2004-01-26 Thread Andy Polyakov
 I entirely agree with the idea of following the standard set in the
 environment you work in.  However, if we look at the file name without
 the extension, I'm only aware of a naming standard on Unix (libraries
 start with lib)

But what does this naming convention on Unix means *exactly*? Is it
actually a requirement that all .a archives or .so objects are prefixed
with lib? No. Is it possible to link with a.a? Yes. With a.so? Yes. With
a.whatever? Yes! As long as we explicitly name it by full patch. Why do
we prepend the name with lib* then? For a sole reason to use it with -l
flag at link-time, where it essentialy means prepend the name with lib
and look for it *around*, right? This look around is the keyword...
Now note that in Windows it is .lib extention which implies looking
around, meaning that .lib extension in Windows is essentially equvalent
to lib prefix in Unix. This is why you can't observe any Windows naming
standard if you disregard extention.

 On Windows, there's the added complexity of using different run-time
 libraries depending on if you're using threads or not,

Note that this applies exclusively to LIBC (which is a static library!).
There is no MT-versions of USER32, KERNEL32 or even MSVCRT.

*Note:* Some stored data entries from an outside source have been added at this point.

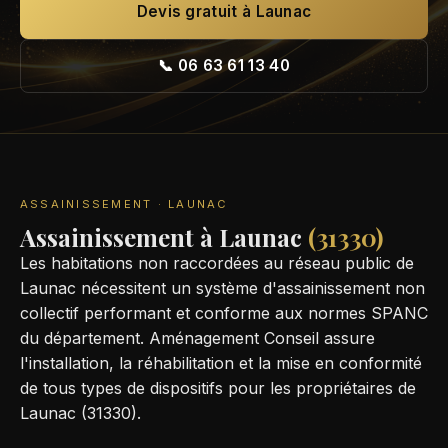
Devis gratuit à Launac
📞 06 63 61 13 40
ASSAINISSEMENT · LAUNAC
Assainissement à Launac
(31330)
Les habitations non raccordées au réseau public de
Launac nécessitent un système d'assainissement non
collectif performant et conforme aux normes SPANC
du département. Aménagement Conseil assure
l'installation, la réhabilitation et la mise en conformité
de tous types de dispositifs pour les propriétaires de
Launac (31330).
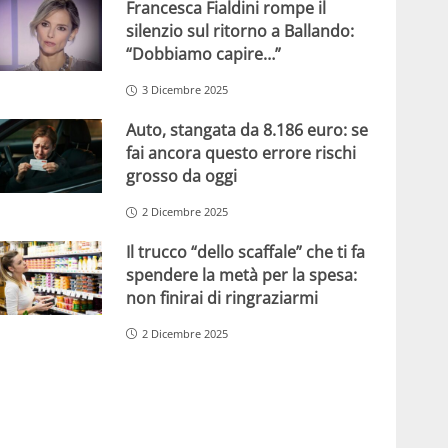
Francesca Fialdini rompe il
silenzio sul ritorno a Ballando:
“Dobbiamo capire…”
3 Dicembre 2025
Auto, stangata da 8.186 euro: se
fai ancora questo errore rischi
grosso da oggi
2 Dicembre 2025
Il trucco “dello scaffale” che ti fa
spendere la metà per la spesa:
non finirai di ringraziarmi
2 Dicembre 2025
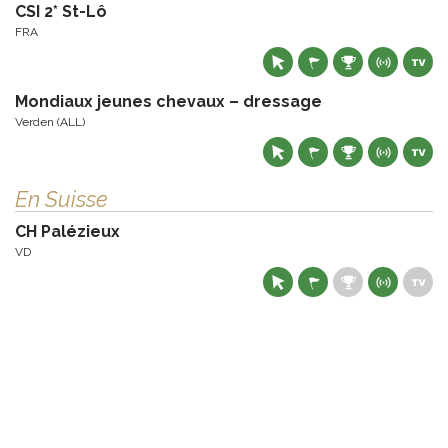
CSI 2* St-Lô
FRA
Mondiaux jeunes chevaux – dressage
Verden (ALL)
En Suisse
CH Palézieux
VD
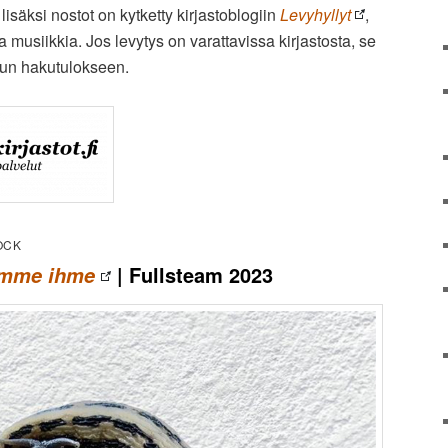
säksi nostot on kytketty kirjastoblogiin
Levyhyllyt
,
ta musiikkia. Jos levytys on varattavissa kirjastosta, se
lun hakutulokseen.
OCK
| Fullsteam 2023
emme ihme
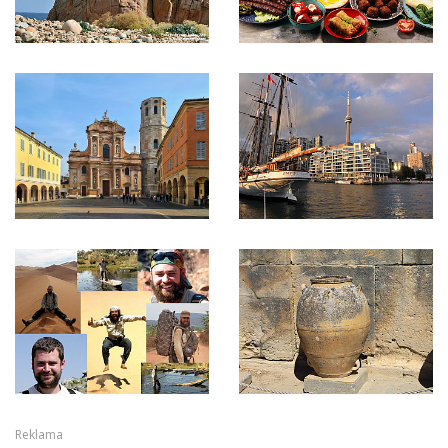
Reklama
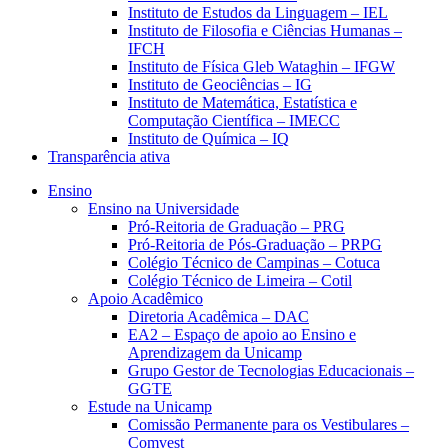
Instituto de Estudos da Linguagem – IEL
Instituto de Filosofia e Ciências Humanas –
IFCH
Instituto de Física Gleb Wataghin – IFGW
Instituto de Geociências – IG
Instituto de Matemática, Estatística e
Computação Científica – IMECC
Instituto de Química – IQ
Transparência ativa
Ensino
Ensino na Universidade
Pró-Reitoria de Graduação – PRG
Pró-Reitoria de Pós-Graduação – PRPG
Colégio Técnico de Campinas – Cotuca
Colégio Técnico de Limeira – Cotil
Apoio Acadêmico
Diretoria Acadêmica – DAC
EA2 – Espaço de apoio ao Ensino e
Aprendizagem da Unicamp
Grupo Gestor de Tecnologias Educacionais –
GGTE
Estude na Unicamp
Comissão Permanente para os Vestibulares –
Comvest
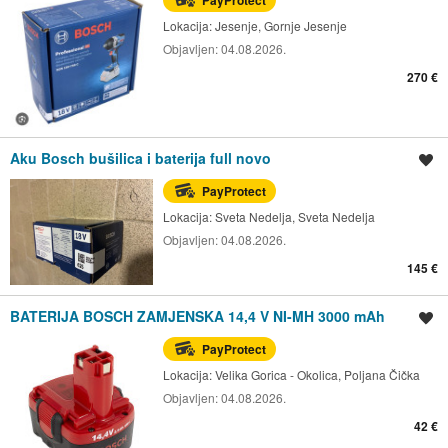
Lokacija:
Jesenje, Gornje Jesenje
Objavljen:
04.08.2026.
270 €
Aku Bosch bušilica i baterija full novo
Spremi oglas
PayProtect
Lokacija:
Sveta Nedelja, Sveta Nedelja
Objavljen:
04.08.2026.
145 €
BATERIJA BOSCH ZAMJENSKA 14,4 V NI-MH 3000 mAh
Spremi oglas
PayProtect
Lokacija:
Velika Gorica - Okolica, Poljana Čička
Objavljen:
04.08.2026.
42 €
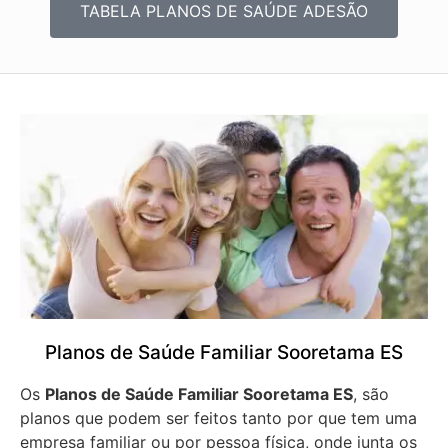
TABELA PLANOS DE SAÚDE ADESÃO
Planos de Saúde Familiar Sooretama ES
Os
Planos de Saúde Familiar Sooretama ES
, são
planos que podem ser feitos tanto por que tem uma
empresa familiar ou por pessoa física, onde junta os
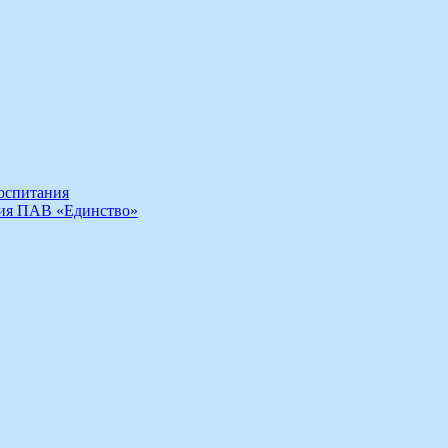
воспитания
ния ПАВ «Единство»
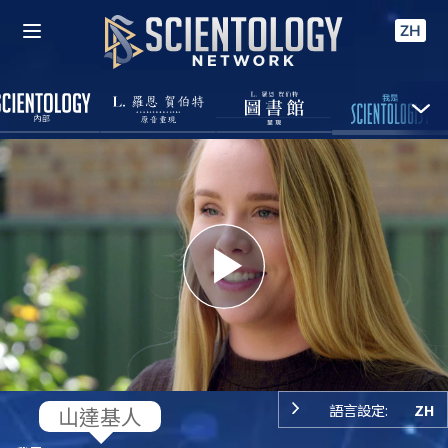
ZH
Play
Video
語言設定:
ZH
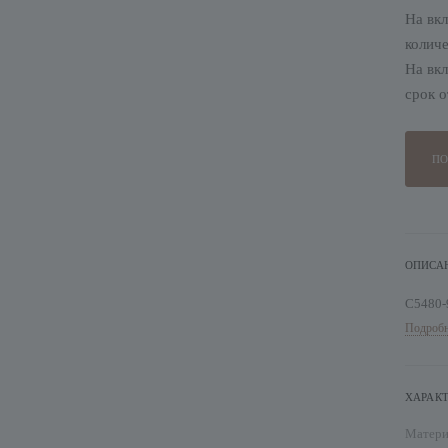
На вкл
количе
На вкл
срок о
ПО
ОПИСА
С5480-
Подробн
ХАРАК
Матер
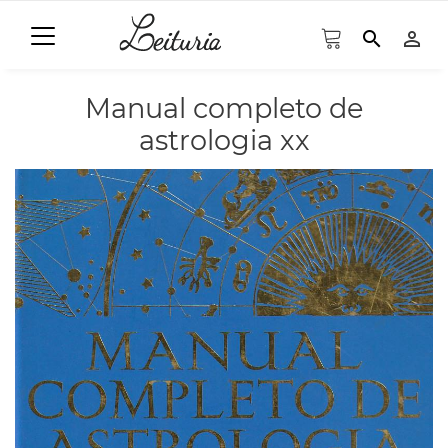
search
person_outline
Manual completo de
astrologia xx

 if you built in debug mode or not

Note that this applies exclusively to LIBC and MSVCRT, there're no
debug counterpart of USER32, KERNEL32 or any other system run-time
component needed to execute program compiled for debugging. In other
words this MT and debugging naming convention exists exclusively in
compiler driver's mind, cl.exe in Microsoft case, and applies
exclusively to components tightly coupled to compiler run-time
environment [such as LIBC and MSVCRT]. This is another reason why one
can't observe any Windows library naming convention. 

 and other details I'm not aware of.  I've heard
 suggestions of creating several variants of the OpenSSL libraries that
 would be used in parallell with the different MSVC libraries, and
 that's where a naming convention is becoming even more important.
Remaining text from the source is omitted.